This code is to find sum of even numbers in Fibonacci sequence. I just wants to know the Time complexity of this program
int sum = 2;
int a = 1;
int b = 2;
while (a < 4000000) {
int c = a;
a = b;
b = c + b;
if (b % 2 == 0) {
sum += b;
}
}
System.out.println(sum);
I would be thankful if I get an explanation too.
First, this specific code snippet has constant time complexity as it does not have any variable defining the time of execution.
Let's assume that the limit 4000000 defines such variable parameter thus limiting maximum Fibonacci number Fk < N:
public static int sumEvenFibos(int n) {
int sum = 2;
int a = 1;
int b = 2;
int k = 1; // index of Fibonacci number
while (a < n) {
int c = a;
a = b;
b = c + b;
if (b % 2 == 0) {
sum += b;
}
k++;
}
System.out.println("sum=" + sum + "; k=" + k + " for n=" + n);
return sum;
}
Then this function has lower time complexity than O(N) because the k-th Fibonacci number a grows non-linearly according to Binet's formula which can be expressed asymptotically as: Fk ~= φ^K / sqrt(5), where φ = (1 + sqrt(5))/2 > 1 is golden ratio.

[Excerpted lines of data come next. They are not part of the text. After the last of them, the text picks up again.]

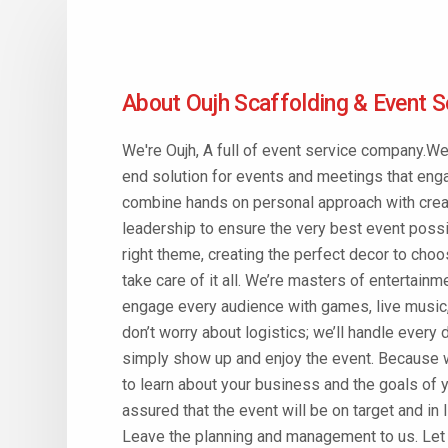
About Oujh Scaffolding & Event S
We're Oujh, A full of event service company.We
end solution for events and meetings that eng
combine hands on personal approach with creat
leadership to ensure the very best event possi
right theme, creating the perfect decor to ch
take care of it all. We’re masters of entertain
engage every audience with games, live music,
don’t worry about logistics; we’ll handle every 
simply show up and enjoy the event. Because 
to learn about your business and the goals of y
assured that the event will be on target and in 
Leave the planning and management to us. Let u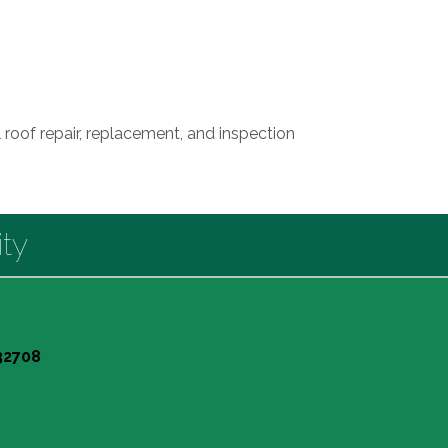
 roof repair, replacement, and inspection
ty
 32708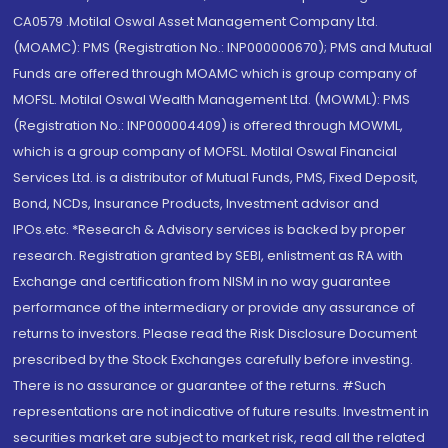
CA0579 .Motilal Oswal Asset Management Company Ltd.
(MOAMC): PMS (Registration No.: INP000000670); PMS and Mutual
Funds are offered through MOAMC which is group company of
MOFSL. Motilal Oswal Wealth Management Ltd. (MOWML): PMS
(Registration No.: INP000004409) is offered through MOWML,
which is a group company of MOFSL. Motilal Oswal Financial
Services Ltd. is a distributor of Mutual Funds, PMS, Fixed Deposit,
Bond, NCDs, Insurance Products, Investment advisor and
IPOs.etc. *Research & Advisory services is backed by proper
research. Registration granted by SEBI, enlistment as RA with
Exchange and certification from NISM in no way guarantee
performance of the intermediary or provide any assurance of
returns to investors. Please read the Risk Disclosure Document
prescribed by the Stock Exchanges carefully before investing.
There is no assurance or guarantee of the returns. #Such
representations are not indicative of future results. Investment in
securities market are subject to market risk, read all the related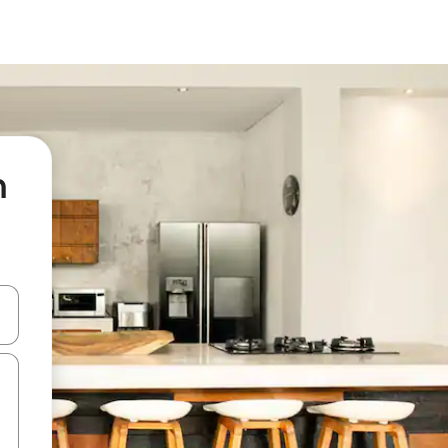
n
 down arrow keys or explore by touch or swipe gestures.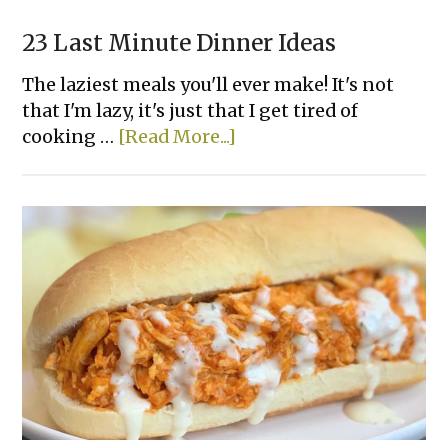
23 Last Minute Dinner Ideas
The laziest meals you'll ever make! It's not
that I'm lazy, it's just that I get tired of
about
cooking …
[Read More...]
23
Last
Minute
Dinner
Ideas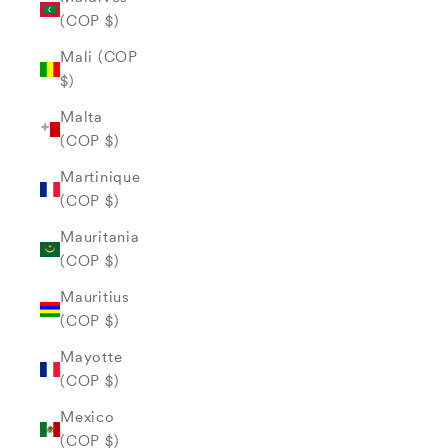
(COP $)
Mali (COP
$)
Malta
(COP $)
Martinique
(COP $)
Mauritania
(COP $)
Mauritius
(COP $)
Mayotte
(COP $)
Mexico
(COP $)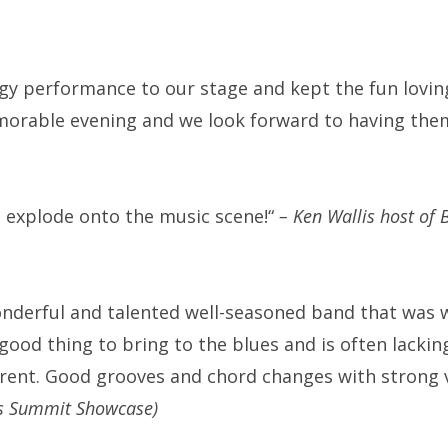
y performance to our stage and kept the fun loving 
emorable evening and we look forward to having the
o explode onto the music scene!“
–
Ken Wallis host of
nderful and talented well-seasoned band that was wel
ood thing to bring to the blues and is often lacking.
ifferent. Good grooves and chord changes with strong 
es Summit Showcase)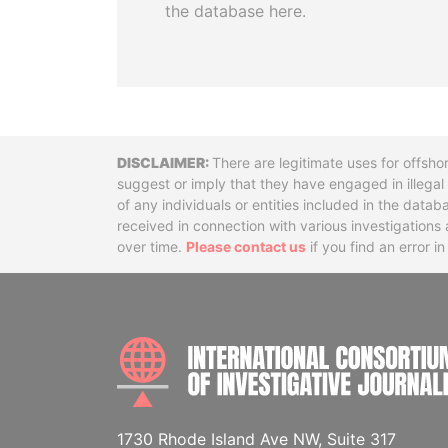
the database here.
Disclaimer
There are legitimate uses for offsho
suggest or imply that they have engaged in illega
of any individuals or entities included in the data
received in connection with various investigatio
over time.
Please contact us
if you find an error i
1730 Rhode Island Ave NW, Suite 317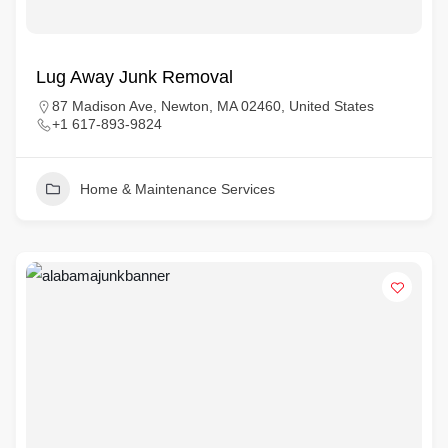
Lug Away Junk Removal
87 Madison Ave, Newton, MA 02460, United States
+1 617-893-9824
Home & Maintenance Services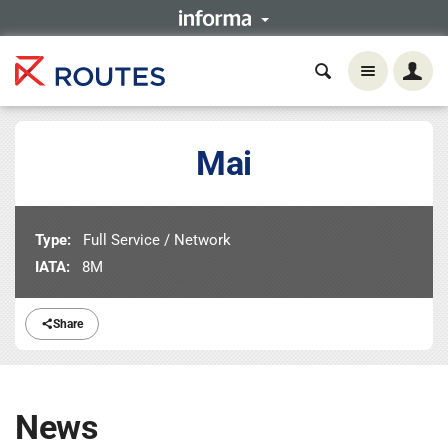
Mai
Type:
Full Service / Network
IATA:
8M
Share
News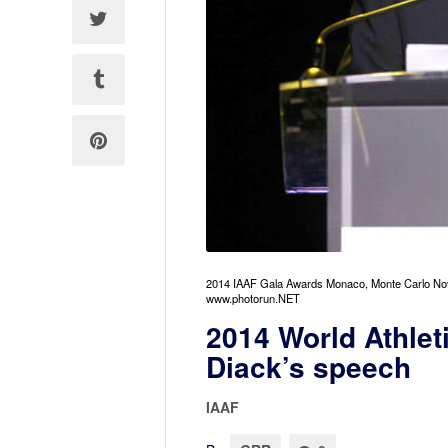
2014 IAAF Gala Awards Monaco, Monte Carlo No
www.photorun.NET
2014 World Athlet
Diack’s speech
IAAF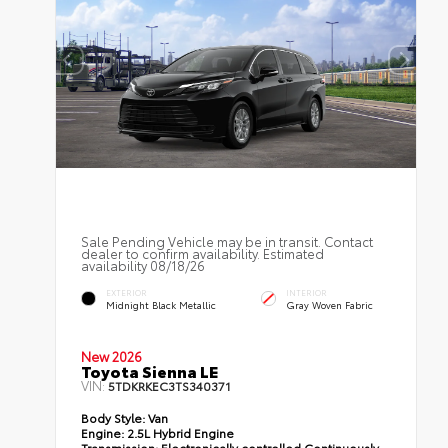
Sale Pending Vehicle may be in transit. Contact
dealer to confirm availability. Estimated
availability 08/18/26
EXTERIOR
INTERIOR
Midnight Black Metallic
Gray Woven Fabric
New 2026
Toyota Sienna LE
VIN:
5TDKRKEC3TS340371
Body Style:
Van
Engine:
2.5L Hybrid Engine
Transmission:
Electronically controlled Continuously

Thus, in the the loop at most k Fibonacci numbers are calculated, that is:
Fk < N, φ^K / sqrt(5) < N --> φ^K < N * sqrt(5)
hence,
K < log(N * sqrt(5)) / log (φ)
As the constant values can be ignored when defining time complexity, T(N) = O (log N).
The number of sum operations for even Fibonacci numbers is K/3 because each third Fibonacci number is even:
1 1 2 3 5 8 11 13 24 etc.
Test & Output
int[] ns = {
10, 100, 1000, 10_000, 100_000,
1000_000, 2000_000, 4000_000,
10_000_000, 20_000_000, 40_000_000,
80_000_000, 160_000_000
};
Arrays.stream(ns).forEach(MyClass::sumEvenFibos);
---------
sum=10; k=6 for n=10
sum=188; k=11 for n=100
sum=3382; k=16 for n=1000
sum=14328; k=20 for n=10000
sum=257114; k=25 for n=100000
sum=1089154; k=30 for n=1000000
sum=4613732; k=31 for n=2000000
sum=4613732; k=33 for n=4000000
sum=19544084; k=35 for n=10000000
sum=19544084; k=36 for n=20000000
sum=82790070; k=38 for n=40000000
sum=82790070; k=39 for n=80000000
sum=350704366; k=40 for n=160000000
This is simple. You iterate over all elements in the collection - this is O(n) or linear complexity
The Time complexity of this program will be (n+5)+3+1 = n+9 = o(n) and below is the calculation....
`int sum = 2; // constant =1
int a = 1; //constant = 1
int b = 2; //constant = 1
while (a < 4000000) { //loop = n
int c = a; //constant = 1
a = b; //assigning value = 1
b = c + b; //assigning value = 1
if (b % 2 == 0) { //if condition = 1
sum += b; // addition = 1
}
}
System.out.println(sum); // output = 1
so the time complexity will be o(n) and short trick of finding time complexity is check loops inside code so if one loop so complexity is n and if nested loop complexity is n^2 and if two loop up and below so complexity is 2n and same for all other. Thanks.